◆ Given information
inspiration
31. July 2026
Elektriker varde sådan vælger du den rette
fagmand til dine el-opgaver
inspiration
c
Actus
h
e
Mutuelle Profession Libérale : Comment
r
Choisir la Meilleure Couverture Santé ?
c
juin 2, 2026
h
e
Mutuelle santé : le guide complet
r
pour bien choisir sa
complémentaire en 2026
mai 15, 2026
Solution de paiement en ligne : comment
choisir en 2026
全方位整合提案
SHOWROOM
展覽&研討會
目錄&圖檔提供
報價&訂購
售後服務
==
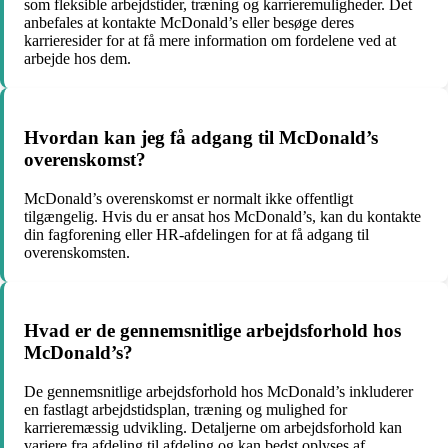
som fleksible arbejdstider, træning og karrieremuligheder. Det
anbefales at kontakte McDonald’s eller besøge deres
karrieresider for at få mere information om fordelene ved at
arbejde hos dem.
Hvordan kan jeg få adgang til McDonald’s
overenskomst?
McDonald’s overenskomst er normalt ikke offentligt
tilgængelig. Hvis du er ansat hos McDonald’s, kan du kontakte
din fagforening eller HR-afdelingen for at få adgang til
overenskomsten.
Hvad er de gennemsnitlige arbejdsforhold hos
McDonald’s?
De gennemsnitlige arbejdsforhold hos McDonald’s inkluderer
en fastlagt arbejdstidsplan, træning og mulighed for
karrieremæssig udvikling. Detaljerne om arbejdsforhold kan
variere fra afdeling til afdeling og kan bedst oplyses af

◆ About this exercise
Where the word "træning" is present in a line of the listing, copy that line.

◆ Solution to the problem
som fleksible arbejdstider, træning og karrieremuligheder. Det
en fastlagt arbejdstidsplan, træning og mulighed for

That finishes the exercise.